The head of the Metropolitan Police (Met) of London apologized yesterday, Wednesday, for the “abhorrent, criminal” behavior by police officers who displayed racism, misogyny, and Islamophobia in a report conducted by an undercover reporter for the BBC.
“The behaviour portrayed in this programme is reprehensible and totally unacceptable,” said commissioner Mark Rowley in a statement released ahead of the broadcast of the BBC’s Panorama news programme.
Nine police officers and one staff member have already been suspended, while two others were removed from the front line after the BBC published the report, Rowley said. “I sincerely regret this ‘toxic legacy,”
He added.
BBC journalist Rory Bibb spent seven months, until January 2025, working as a civilian prison officer in the detention wing of Charing Cross police station in central London.
During this time, “police officers suggested shooting migrants, boasted about using force and were indifferent to accusations of rape,” the BBC said in a statement.
Several police officers were filmed on hidden cameras making shocking comments, such as that a detainee whose visa had expired “deserved a bullet in the head” and that Algerian and Somali migrants were “scum.”
The Metropolitan Police has been at the center of a series of scandals in recent years, including the kidnapping, rape, and murder of marketing director Sara Everard in 2021 by a serving police officer who was later sentenced to life in prison.
She had pledged a purge in her ranks and restoring public trust after a report found the police were institutionally racist, homophobic, and sexist.
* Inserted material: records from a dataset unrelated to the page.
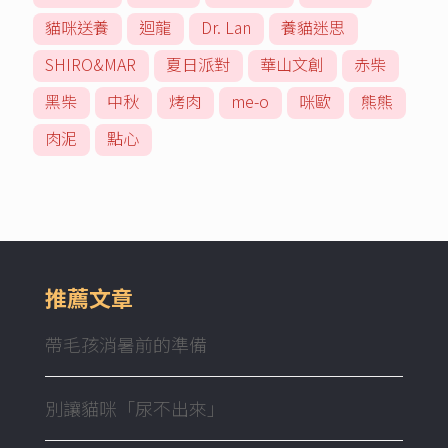
貓咪送養
迴龍
Dr. Lan
養貓迷思
SHIRO&MAR
夏日派對
華山文創
赤柴
黑柴
中秋
烤肉
me-o
咪歐
熊熊
肉泥
點心
推薦文章
帶毛孩消暑前的準備
別讓貓咪「尿不出來」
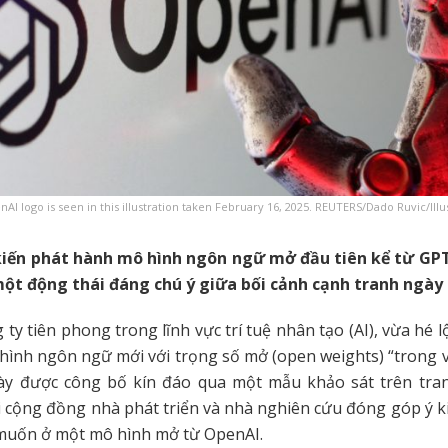
I logo is seen in this illustration taken February 16, 2025. REUTERS/Dado Ruvic/Illu
iến phát hành mô hình ngôn ngữ mở đầu tiên kể từ GPT
một động thái đáng chú ý giữa bối cảnh cạnh tranh ngày
g ty tiên phong trong lĩnh vực trí tuệ nhân tạo (AI), vừa hé 
ình ngôn ngữ mới với trọng số mở (open weights) “trong và
ày được công bố kín đáo qua một mẫu khảo sát trên tra
i cộng đồng nhà phát triển và nhà nghiên cứu đóng góp ý 
muốn ở một mô hình mở từ OpenAI.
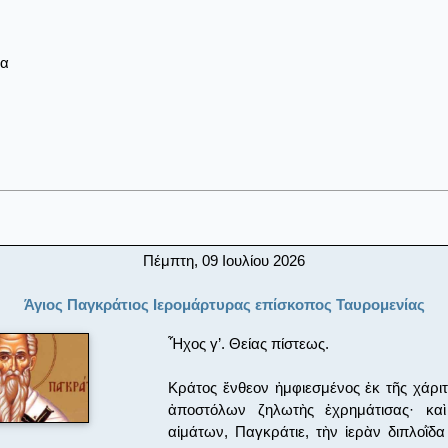
ρα
Πέμπτη, 09 Ιουλίου 2026
Άγιος Παγκράτιος Ιερομάρτυρας επίσκοπος Ταυρομενίας
Ἦχος γ’. Θείας πίστεως.
Κράτος ἔνθεον ἠμφιεσμένος ἐκ τῆς χάρι
ἀποστόλων ζηλωτὴς ἐχρημάτισας· καὶ
αἱμάτων, Παγκράτιε, τὴν ἱερὰν διπλοῒδα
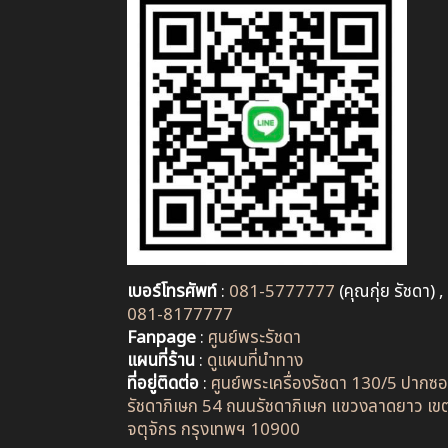
เบอร์โทรศัพท์
:
081-5777777
(คุณกุ่ย รัชดา) ,
081-8177777
Fanpage
:
ศูนย์พระรัชดา
แผนที่ร้าน
:
ดูแผนที่นำทาง
ที่อยู่ติดต่อ
:
ศูนย์พระเครื่องรัชดา 130/5 ปากซ
รัชดาภิเษก 54 ถนนรัชดาภิเษก แขวงลาดยาว เข
จตุจักร กรุงเทพฯ 10900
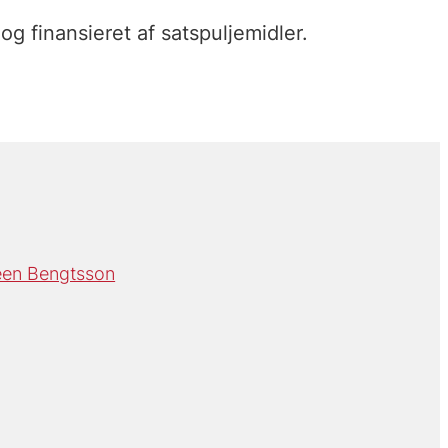
og finansieret af satspuljemidler.
een Bengtsson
While acknowledging that there were “systemic, cultural and managerial failures”, Rowley asserted that the Metropolitan Police had carried out “the biggest anti-corruption operation in the history of British policing”.
The team in charge of detainees at Charing Cross police station has been disbanded, and Rowley revealed that “nearly 1,500 police officers and staff who did not meet our standards” have been dismissed from the Metropolitan Police’s workforce of 40,000 in the last three years.